Well, you might have the intuition for the fundamental theorem of calculus as having to do with, e.g. a disk expanding outwards, and the derivative of the area being the circumference -- so with some $dr$ added to the radius, $2\pi r\cdot dr$ is added to the area. And with a lot of $dr$'s getting added, the total addition to the circumference -- the integral of $2\pi r$ across the total length of $dr$'s that got added -- is the difference in area over the expansion.

enter image description here

But you might imagine a set-up where there's a singularity somewhere in the expansion, so the area suddenly blows up to infinity somewhere in between the expansion, then starts back from 0 1. Something's not quite wrong here. Our intuition just broke -- the actual amount of area that got added isn't the same as the total area change here.

Like in our exercise above, let's look at the antiderivative of $1/x^2$ between -1 and 1. And for comparison, we'll keep another function -- a normal, continuous function -- and its antiderivative.

enter image description here

And that's the fundamental problem here -- the integral is taking a different path (and if you wrapped the xy-plane around a sphere, you'd actually be able to visualise this path as going all the way to infinity then coming back from behind) from the $F(b)-F(a)$ calculation. $F(b)-F(a)$ is -2, but the path taken by the integral is in fact, $\infty-2$.

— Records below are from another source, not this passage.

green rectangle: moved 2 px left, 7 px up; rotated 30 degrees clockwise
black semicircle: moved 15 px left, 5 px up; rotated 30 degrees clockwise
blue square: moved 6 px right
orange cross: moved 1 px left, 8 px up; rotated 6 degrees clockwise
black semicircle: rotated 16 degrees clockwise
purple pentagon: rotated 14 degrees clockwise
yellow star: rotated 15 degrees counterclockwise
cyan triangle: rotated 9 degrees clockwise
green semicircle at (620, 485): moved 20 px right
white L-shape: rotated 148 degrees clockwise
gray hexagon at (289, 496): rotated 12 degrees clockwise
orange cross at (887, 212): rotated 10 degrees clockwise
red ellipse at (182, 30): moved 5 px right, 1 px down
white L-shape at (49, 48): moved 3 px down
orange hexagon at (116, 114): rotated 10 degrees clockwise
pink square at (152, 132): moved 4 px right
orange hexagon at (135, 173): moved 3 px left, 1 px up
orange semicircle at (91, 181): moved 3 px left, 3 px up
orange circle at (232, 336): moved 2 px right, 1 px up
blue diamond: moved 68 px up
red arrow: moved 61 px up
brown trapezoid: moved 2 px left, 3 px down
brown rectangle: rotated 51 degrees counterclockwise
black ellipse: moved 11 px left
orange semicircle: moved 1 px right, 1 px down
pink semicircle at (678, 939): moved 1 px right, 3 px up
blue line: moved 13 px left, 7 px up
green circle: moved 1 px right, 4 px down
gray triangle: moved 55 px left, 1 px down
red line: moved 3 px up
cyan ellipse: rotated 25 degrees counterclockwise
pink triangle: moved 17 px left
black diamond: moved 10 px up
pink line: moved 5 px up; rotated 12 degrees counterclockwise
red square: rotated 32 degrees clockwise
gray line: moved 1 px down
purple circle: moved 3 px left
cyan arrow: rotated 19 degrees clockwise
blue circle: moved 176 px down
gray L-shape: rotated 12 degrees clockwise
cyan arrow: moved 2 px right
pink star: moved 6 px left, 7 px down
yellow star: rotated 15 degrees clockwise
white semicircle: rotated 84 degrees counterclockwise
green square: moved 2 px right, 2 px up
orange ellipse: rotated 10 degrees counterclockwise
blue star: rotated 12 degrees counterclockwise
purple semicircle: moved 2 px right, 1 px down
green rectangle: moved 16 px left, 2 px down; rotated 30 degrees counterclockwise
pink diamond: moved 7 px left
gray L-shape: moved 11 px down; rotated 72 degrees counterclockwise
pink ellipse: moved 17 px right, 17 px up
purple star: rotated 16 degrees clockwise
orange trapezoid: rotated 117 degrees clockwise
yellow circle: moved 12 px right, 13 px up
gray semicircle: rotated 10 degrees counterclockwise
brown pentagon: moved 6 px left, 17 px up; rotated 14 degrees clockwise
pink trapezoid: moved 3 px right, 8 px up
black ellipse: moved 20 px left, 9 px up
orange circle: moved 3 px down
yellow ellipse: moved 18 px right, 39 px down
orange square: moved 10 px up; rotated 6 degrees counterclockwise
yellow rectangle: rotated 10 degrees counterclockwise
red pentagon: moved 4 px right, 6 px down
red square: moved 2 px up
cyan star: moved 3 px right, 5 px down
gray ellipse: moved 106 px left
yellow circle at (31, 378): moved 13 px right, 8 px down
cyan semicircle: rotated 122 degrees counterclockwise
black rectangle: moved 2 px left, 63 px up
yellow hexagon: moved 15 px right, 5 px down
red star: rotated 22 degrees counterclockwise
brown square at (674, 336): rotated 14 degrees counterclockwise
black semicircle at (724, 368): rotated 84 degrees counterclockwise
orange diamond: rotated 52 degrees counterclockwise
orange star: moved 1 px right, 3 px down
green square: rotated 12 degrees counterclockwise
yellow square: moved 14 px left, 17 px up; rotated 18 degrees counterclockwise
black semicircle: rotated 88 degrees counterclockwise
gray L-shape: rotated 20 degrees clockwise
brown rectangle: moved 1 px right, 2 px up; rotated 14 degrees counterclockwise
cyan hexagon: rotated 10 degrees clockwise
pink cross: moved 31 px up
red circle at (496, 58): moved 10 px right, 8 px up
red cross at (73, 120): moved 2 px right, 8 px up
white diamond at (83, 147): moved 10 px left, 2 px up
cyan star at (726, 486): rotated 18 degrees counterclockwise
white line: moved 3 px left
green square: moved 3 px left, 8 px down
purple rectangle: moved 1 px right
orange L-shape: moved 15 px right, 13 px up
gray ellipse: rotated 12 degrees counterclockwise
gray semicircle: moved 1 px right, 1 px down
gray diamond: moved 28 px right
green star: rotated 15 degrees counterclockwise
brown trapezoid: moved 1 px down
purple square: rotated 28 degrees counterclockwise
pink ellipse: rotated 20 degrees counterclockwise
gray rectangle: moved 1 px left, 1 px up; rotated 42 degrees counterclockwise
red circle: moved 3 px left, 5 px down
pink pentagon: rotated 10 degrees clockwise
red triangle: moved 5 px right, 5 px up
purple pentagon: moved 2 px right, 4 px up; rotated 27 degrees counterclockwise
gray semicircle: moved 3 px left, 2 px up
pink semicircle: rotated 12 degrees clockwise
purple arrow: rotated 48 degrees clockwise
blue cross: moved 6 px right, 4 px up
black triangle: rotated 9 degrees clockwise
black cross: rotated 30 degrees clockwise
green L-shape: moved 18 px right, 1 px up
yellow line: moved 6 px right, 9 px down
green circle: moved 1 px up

On the real line, there's no other path you can take (besides going to infinity and coming back) on which the integral is valid. But if you could just budge the path a bit "out" of the xy-plane, it would be valid, because you wouldn't be going to infinity -- just a really high number. An example way of doing this is to use complex numbers, since the added dimension allows you to draw the path between -1 and 1 a little out of the plane, and take the limit as this "little out" approaches 0. As an example, you can look at the integral:

$$\int_{-1}^1 \frac1{x^2+\epsilon}dx$$

(Explain why this integral may be interpreted as using the complex plane.)

In fact, it is quite natural to use the complex numbers as a way to "poke out" of the real line, since "integrals are done along curves, not between limits" is a central insight from complex calculus.

1 obviously, to be clear on this, we'll need to introduce some concept of time/a parameterisation t, and differentiate with respect to it instead, and claim that there is a singularity in $r(t)$.